The Standard Simplifier is a simplifier implementation with support for configurable character decomposition and normalization as well as character mapping and it executes the following processing steps:

  1. Conversion to lower case, considering the configured language locale.
  2. Optional compatibility simplification: this is Unicode compatibility decomposition (like mapping 2 to 2, etc.), with optional exceptions defined by the property excludeFromCompatibilitySimplify.
  3. This step is disabled by default, see compatibilitySimplify
    Optional canonical simplification: Unicode canonical decomposition is applied, then by default all combining characters are deleted (exceptions may be defined with the property excludeFromCanonicalSimplify, which letter-combining character will be left untouched).
  4. Conversion to Unicode composed form.
  5. Optional simplification mapping: character/substring replacement as specified by property simplificationMapping.* are applied. No mappings are set by default.

Configuration Properties

Canonical Simplify
NameTypeRequiredDefault
canonicalSimplifytrue/falsenotrue

The canonicalSimplify enables/disables simplification based on canonical decomposition of Unicode characters; see Unicode normalization forms for more information. An exception list can be defined in excludeCanonicalSimplify.

If enabled:

  • First, canonical decomposition is applied, meaning that accented characters are decomposed into the base letter and combining marks (non-spacing mark) for the accent(s).
  • On a second step, all non-spacing marks are deleted, i.e., á becomes a, etc.
  • Finally, canonical composition is applied.
Exclude From Canonical Simplify
NameTypeRequiredDefault
excludeFromCanonicalSimplifystringnoempty

All characters int he string given here will be excluded from the canonical simplification defined above. To be more precise, for character-combinations resulting from step one while step two will be skipped; see steps above.

Compatibility Simplify
NameTypeRequiredDefault
compatibilitySimplifytrue/falsenofalse

The compatibilitySimplify property allows to enable/disable simplification based on compatibility decomposition of Unicode characters, for example, 5 becomes 5.

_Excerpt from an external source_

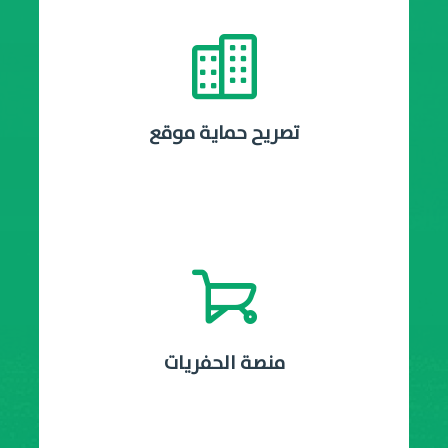
تصريح حماية موقع
منصة الحفريات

Exclude From Compatibility Simplify
NameTypeRequiredDefault
excludeFromCompatibilitySimplifystringnoempty

All characters in the string given here are excluded from the compatibility simplification described above.

Simplification Mapping
NameTypeRequiredDefault
simplificationMapping.*Format:
simplificationMapping.<n> = <letter(s)>=<replacement>
<n>: number, which must be unique within the simplification mappings of one file
<letter(s)>: string, letter(s) to be replaced
<replacement>: string, replacement
noempty

Custom simplification mapping which is applied after canonical and compatibility simplification.

Be aware that, for example, an accented character - for which a custom simplification mapping is applied - must be listed also under excludeFromCanonicalSimplify if canonical simplification isn't disabled.
For example: simplificationMapping.1 = ä=ae also requires excludeFromCanonicalSimplify = ...ä...

Input Processors

Turkish Analyzer

The Turkish Analyzer is based on Zemberek and performs the following tasks:

  • User input normalization,
  • Sentence splitting,
  • Tokenization, and
  • Part-of-Speech (POS) and morphological annotations.

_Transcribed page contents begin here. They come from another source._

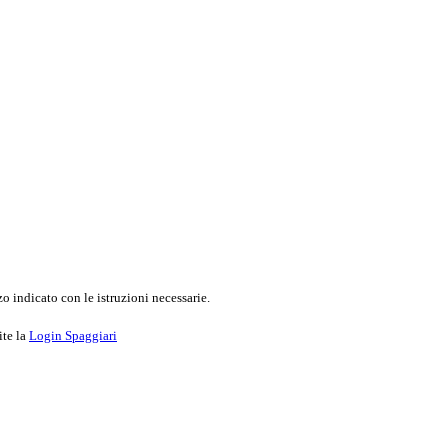
o indicato con le istruzioni necessarie.
ite la
Login Spaggiari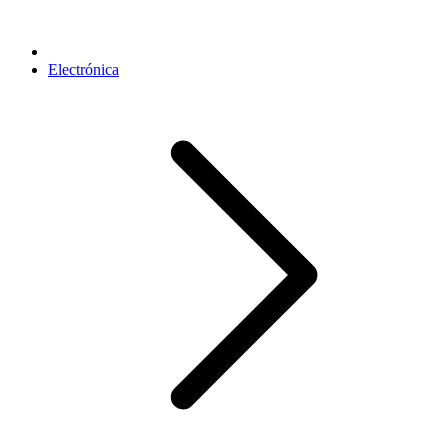
Electrónica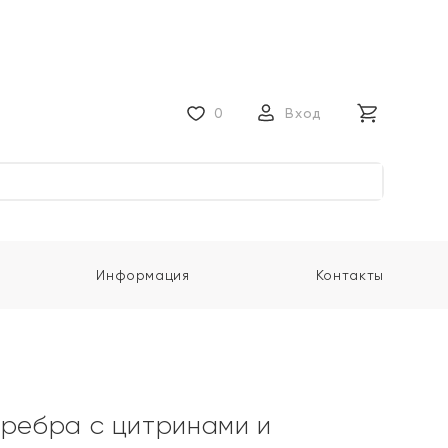
0
Вход
Информация
Контакты
еребра с цитринами и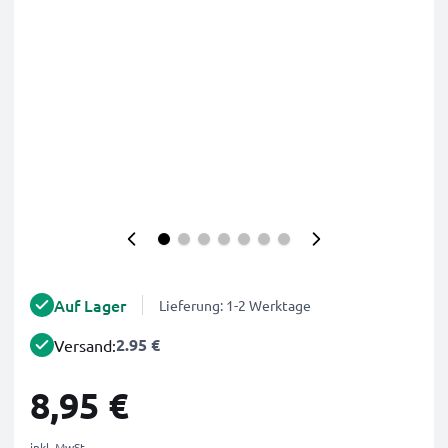
Auf Lager
Lieferung: 1-2 Werktage
2.95 €
Versand:
8,95 €
inkl. MwSt.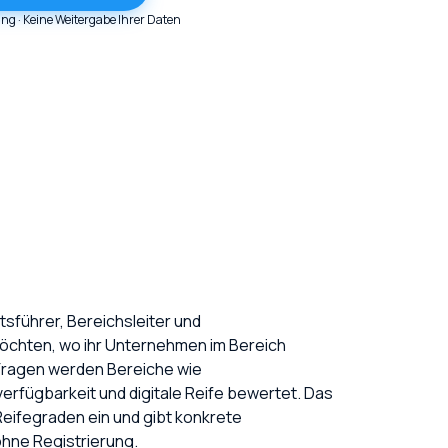
ung · Keine Weitergabe Ihrer Daten
tsführer, Bereichsleiter und
möchten, wo ihr Unternehmen im Bereich
en Fragen werden Bereiche wie
rfügbarkeit und digitale Reife bewertet. Das
Reifegraden ein und gibt konkrete
hne Registrierung.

Normalization, Sentence Splitting and Tokenization

The Turkish Analyzer performs normalization on user inputs and, furthermore, will segment the input into sentences, tokenize and analyze the morphological structure of each token in the context of the sentence.

This means that each sentence will be normalized by the Turkish Analyzer, i.e., the sentence will be lowercased and, in some cases, typos will be fixed. Unlike other Teneo input processors, the API method getOriginal() on a word object will return the normalized form (which might be different from the simplified form) as the normalization happens before the tokenization.
This has direct implications on the exact option, which for other languages works on the ORIGINAL form, but for Turkish, users need to be aware that the exact option operates on the normalized strings.
The original user input is not modified and can be retrieved with getUserInputText().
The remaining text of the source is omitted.